Comme nous l’évoquions dans notre recension du concert du couple Netrebko/Eyvazov, ce sont trois productions lyriques que propose cet été le Teatro dell’Opera di Roma, relocalisé dans le spectaculaire Circo Massimo – remplissant plus facilement le cahier des charges sanitaires dues au virus, tout en permettant aux spectateurs d’admirer la colline du Palatin et ses nombreuses ruines antiques... mais aussi d'assister au ballet incessant des Vigili del fuoco et de la Polizia dans les deux rues qui longent le site antique ! Parallèlement à un Rigoletto en version scénique signé par Damiano Michieletto, (auquel nous n'avons malheureusement pas pu asssiter), et à une Veuve joyeuse en version de concert chantée en italien (nous y reviendrons), c’est à un jubilatoire Barbiere di Siviglia (également donné sous format concertant) que nous avons eu la joie d'assister - grâce à une distribution de haute volée et à la direction vivifiante de Stefano Montanari.

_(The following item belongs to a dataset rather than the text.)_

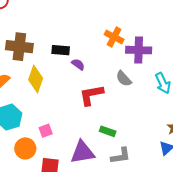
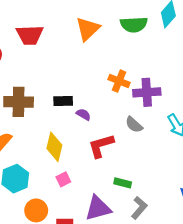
yellow diamond: (36, 79) -> (54, 147), moved
pink square: (46, 131) -> (63, 179), moved
gray L-shape: (121, 156) -> (139, 208), turned -35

Le chef italien est bien connu en France pour être l’un des piliers de l’Opéra de Lyon, où Serge Dorny lui a accordé toute sa confiance, et où il a dirigé plusieurs ouvrages – Le Comte Ory en 2014, L’Enlèvement au sérail en 2016, ou encore La Cenerentola en 2018. Depuis son pianoforte, il dirige les musiciens d’un Orchestre du Teatro dell’Opera di Roma toujours aussi espacés les uns des autres (tout comme le chœur maison préparé par l’excellent Roberto Gabbiani), et confirme ce soir ses affinités avec l’univers de la musique rossinienne. Si sa direction paraît un peu moins folle et débridée que de coutume (il est cette fois dos aux chanteurs, et c'est évidemment plus compliqué de gérer scène et fosse d’un seul coup d’œil...), elle n’en demeure pas moins très vivante, merveilleusement plastique et pleine de détails instrumentaux savoureux.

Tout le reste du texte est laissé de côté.